Callana spent the rest of the day helping the Gina, the Nard, and the Von clean up the apartment, re-shelving books, hanging picture frames, spackling the cracks in the walls, and vacuuming up the tiny shards of glass they couldn’t pick up and eat. Apparently, the “landlord” should have done half of the stuff they needed to for free, but he only ever showed up to collect the rent once a month. So, they made a day out of it. Sadly, that day still had a few surprises up its sleeves.

As she sorted her pile of bottles, placing them in the pantry with all the other snacks, she felt her phone buzz in her pocket. Hmm. Slipping it into her hand, she clacked the buttons on the keyboard in just the right way to get to the text menu, where she spotted five unread messages. She must’ve missed the first few.

6:39 a.m.

Ron (Boss): WTF, u don’t FEEL like coming 2 work?

Ron (Boss): You’d better get ur ass in here ASAP

7:30 a.m.

Ron (Boss): Im not kidding, u need to get 2 work NOW

7:43 a.m.

Ron (Boss): Where TF r u?

7:49 a.m.

Ron (Boss): Ur fired if u don’t get ur ass in here in 10 minutes

10:32 a.m.

Ron (Boss): Ur fired

Callana stared at the little plastic rectangle in her hand, baffled. To be fair, she probably should have given him more notice, but now that she thought about it, the news had called the earthquake a “category 6.4,” which sounded pretty significant. A few buildings in the area had actually collapsed, though thankfully they were just the old, abandoned houses a few blocks down that were set for demolition in the next few years. Still, several people had gotten hurt. And he’d fired her right in the aftermath of that?

“Gina?” Callana called, standing up from the pantry and wandering into the Von’s room where she was vacuuming. It was a messy space on the best of days, but it had taken the brunt of the damage from the quake, with an entire meter-and-a-half-wide chunk of plaster slamming down onto the Von’s green comforter. White dust coated all of the Von’s toys and “miniatures,” which he’d spent hours picking up and resorting on the floating shelves around the room.

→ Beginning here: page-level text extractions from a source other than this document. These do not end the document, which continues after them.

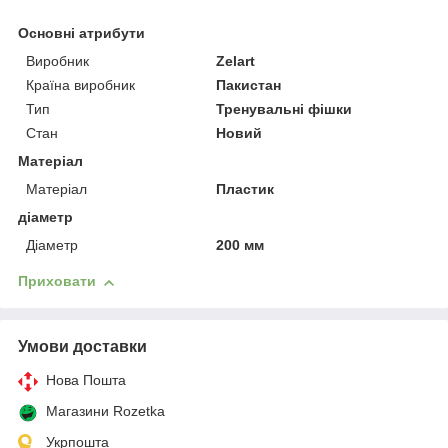
Основні атрибути
Виробник
Zelart
Країна виробник
Пакистан
Тип
Тренувальні фішки
Стан
Новий
Матеріал
Матеріал
Пластик
діаметр
Діаметр
200 мм
Приховати
Умови доставки
Нова Пошта
Магазини Rozetka
Укрпошта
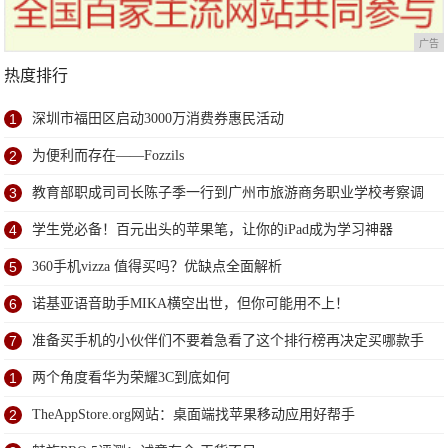
广告
热度排行
1
深圳市福田区启动3000万消费券惠民活动
2
为便利而存在——Fozzils
3
教育部职成司司长陈子季一行到广州市旅游商务职业学校考察调
研
4
学生党必备！百元出头的苹果笔，让你的iPad成为学习神器
5
360手机vizza 值得买吗？优缺点全面解析
6
诺基亚语音助手MIKA横空出世，但你可能用不上！
7
准备买手机的小伙伴们不要着急看了这个排行榜再决定买哪款手
机吧
1
两个角度看华为荣耀3C到底如何
2
TheAppStore.org网站：桌面端找苹果移动应用好帮手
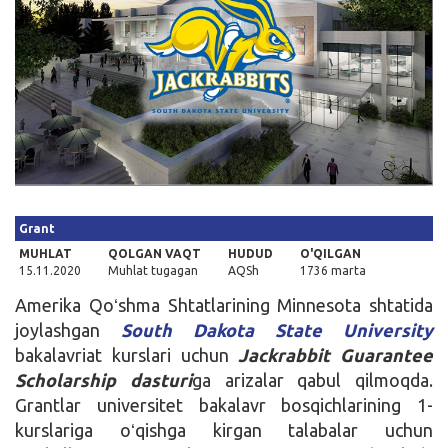
Kirish
Grant
MUHLAT
QOLGAN VAQT
HUDUD
O'QILGAN
15.11.2020
Muhlat tugagan
AQSh
1736 marta
Amerika Qoʻshma Shtatlarining Minnesota shtatida
joylashgan
South Dakota State University
bakalavriat kurslari uchun
Jackrabbit Guarantee
Scholarship dasturi
ga arizalar qabul qilmoqda.
Grantlar universitet bakalavr bosqichlarining 1-
kurslariga oʻqishga kirgan talabalar uchun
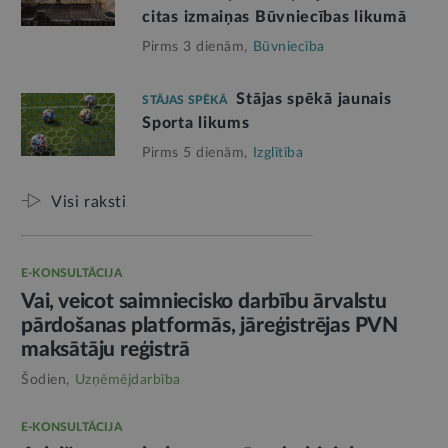
citas izmaiņas Būvniecības likumā
Pirms 3 dienām,
Būvniecība
Stājas spēkā jaunais
STĀJAS SPĒKĀ
Sporta likums
Pirms 5 dienām,
Izglītība
Visi raksti
E-KONSULTĀCIJA
Vai, veicot saimniecisko darbību ārvalstu
pārdošanas platformās, jāreģistrējas PVN
maksātāju reģistrā
Šodien,
Uzņēmējdarbība
E-KONSULTĀCIJA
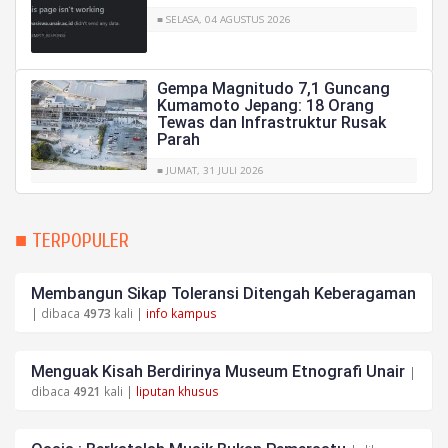
■ SELASA, 04 AGUSTUS 2026
Gempa Magnitudo 7,1 Guncang
Kumamoto Jepang: 18 Orang
Tewas dan Infrastruktur Rusak
Parah
■ JUMAT, 31 JULI 2026
■ TERPOPULER
Membangun Sikap Toleransi Ditengah Keberagaman
| dibaca
4973
kali |
info kampus
Menguak Kisah Berdirinya Museum Etnografi Unair
|
dibaca
4921
kali |
liputan khusus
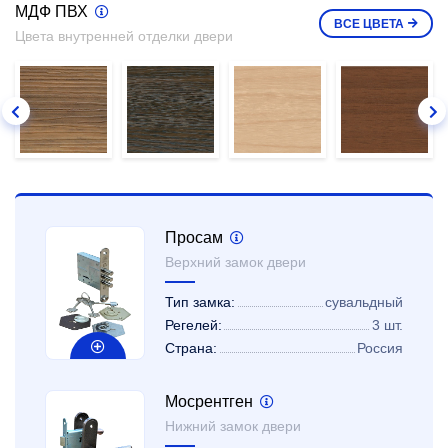
МДФ ПВХ
ВСЕ
ЦВЕТА
Цвета внутренней отделки двери
Просам
Верхний замок двери
Тип замка:
сувальдный
Регелей:
3 шт.
Страна:
Россия
Мосрентген
Нижний замок двери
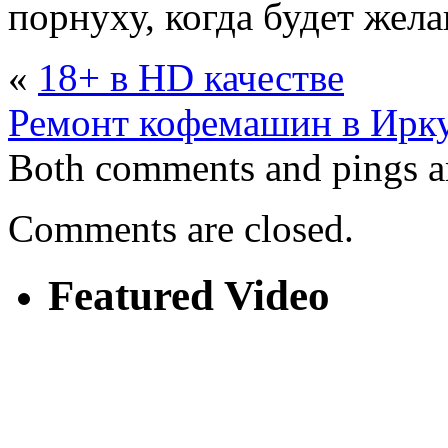
порнуху, когда будет жела
«
18+ в HD качестве
Ремонт кофемашин в Ирку
Both comments and pings ar
Comments are closed.
Featured Video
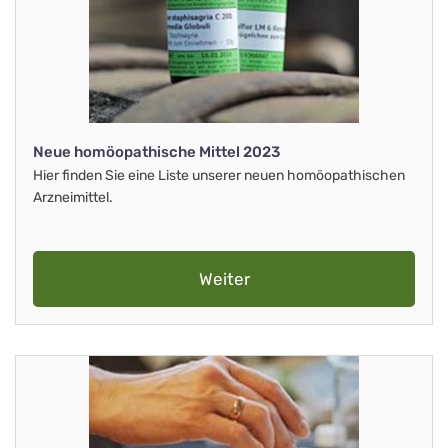
Neue homöopathische Mittel 2023
Hier finden Sie eine Liste unserer neuen homöopathischen
Arzneimittel.
Weiter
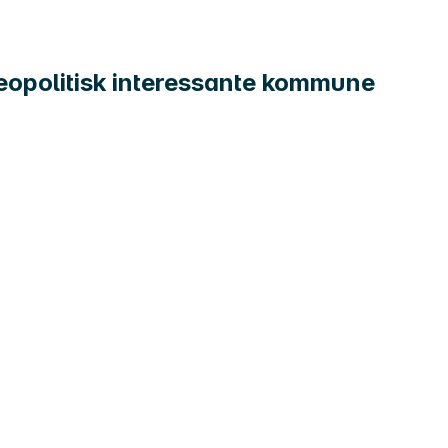
geopolitisk interessante kommune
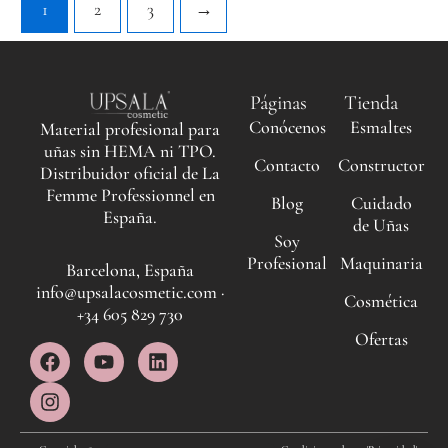
1
2
3
→
Páginas
Tienda
Conócenos
Esmaltes
Material profesional para
uñas sin HEMA ni TPO.
Contacto
Constructor
Distribuidor oficial de La
Femme Professionnel en
Blog
Cuidado
España.
de Uñas
Soy
Profesional
Maquinaria
Barcelona, España
info@upsalacosmetic.com ·
Cosmética
+34 605 829 730
Ofertas
F
I
Y
L
a
n
o
i
c
s
u
n
e
t
t
k
b
a
u
e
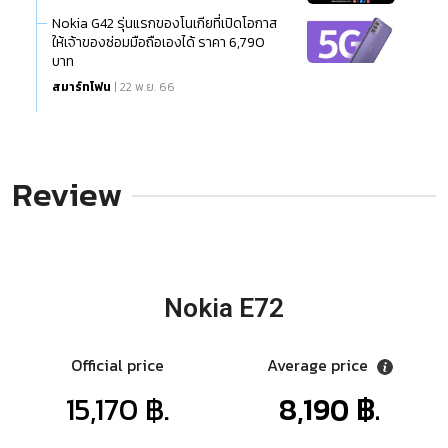
Nokia G42 รุ่นแรกของโนเกียที่เปิดโอกาส
ให้เจ้าของซ่อมมือถือเองได้ ราคา 6,790
บาท
สมาร์ทโฟน
| 22 พ.ย. 66
Review
Nokia E72
Official price
Average price
15,170 ฿.
8,190 ฿.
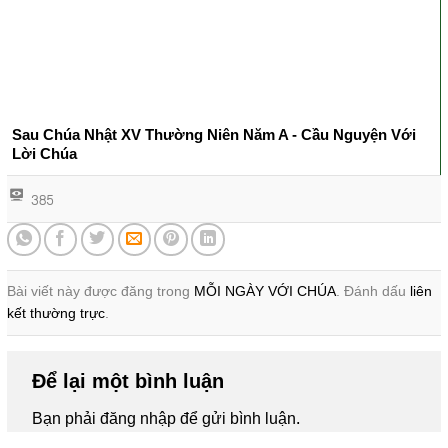
Sau Chúa Nhật XV Thường Niên Năm A - Cầu Nguyện Với
Lời Chúa
385
Bài viết này được đăng trong
MỖI NGÀY VỚI CHÚA
. Đánh dấu
liên
kết thường trực
.
Để lại một bình luận
Bạn phải
đăng nhập
để gửi bình luận.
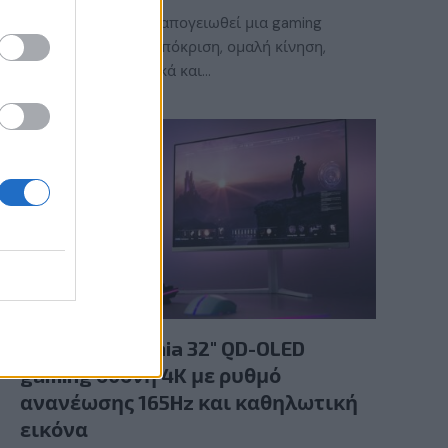
Τι χρειάζεται για να απογειωθεί μια gaming
εμπειρία; Γρήγορη απόκριση, ομαλή κίνηση,
εντυπωσιακά γραφικά και…
GAMING HARDWARE
Νέα Philips Evnia 32″ QD-OLED
gaming οθόνη 4K με ρυθμό
ανανέωσης 165Hz και καθηλωτική
εικόνα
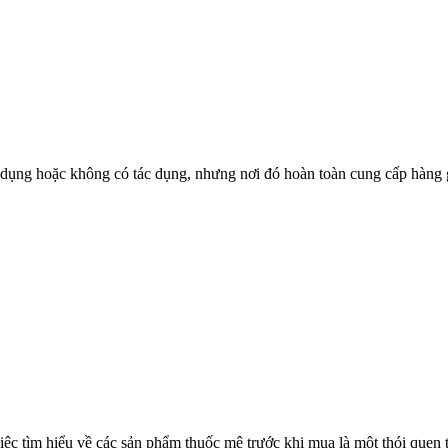
 dụng hoặc không có tác dụng, nhưng nơi đó hoàn toàn cung cấp hàng g
việc tìm hiểu về các sản phẩm thuốc mê trước khi mua là một thói quen t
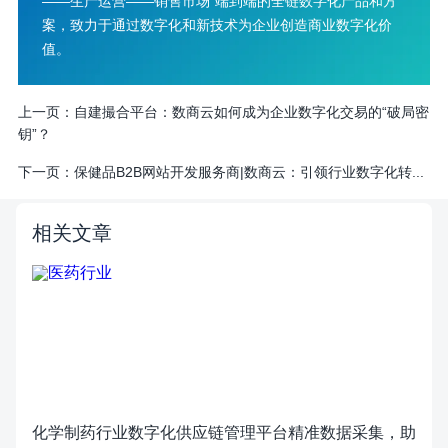
——生产运营——销售市场”端到端的全链数字化产品和方
案，致力于通过数字化和新技术为企业创造商业数字化价
值。
上一页：
自建撮合平台：数商云如何成为企业数字化交易的“破局密
钥”？
下一页：
​保健品B2B网站开发服务商|数商云：引领行业数字化转...
相关文章
化学制药行业数字化供应链管理平台精准数据采集，助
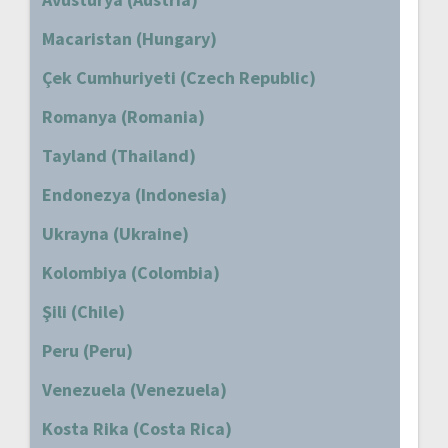
Macaristan (Hungary)
Çek Cumhuriyeti (Czech Republic)
Romanya (Romania)
Tayland (Thailand)
Endonezya (Indonesia)
Ukrayna (Ukraine)
Kolombiya (Colombia)
Şili (Chile)
Peru (Peru)
Venezuela (Venezuela)
Kosta Rika (Costa Rica)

“What’s up?” the Gina said, flicking off her old, bulky, steel vacuum cleaner. They usually hid that old thing in the hall closet, but it had gotten a lot more use in the past five hours than it had in years.

“I think I’ve been… fired,” Callana muttered.

“What?” the Gina shouted.

“Here,” Callana said, showing her the phone.

As she scanned through the texts, the Gina’s face got darker and darker. “This is just like him,” she said. “By Brovar, I’m gonna deck him in the fucking jaw next time I see him!”

“Deck?” Callana asked.

“Punch him. I’m gonna punch him.”

Callana cocked her head. “Punch?”

“Okay, yeah,” the Gina said. “I’m gonna… probably talk to him really sternly and say that I’m upset. That—that isn’t what ‘punch’ means, obviously, but it’s probably not a good idea to hit my boss.”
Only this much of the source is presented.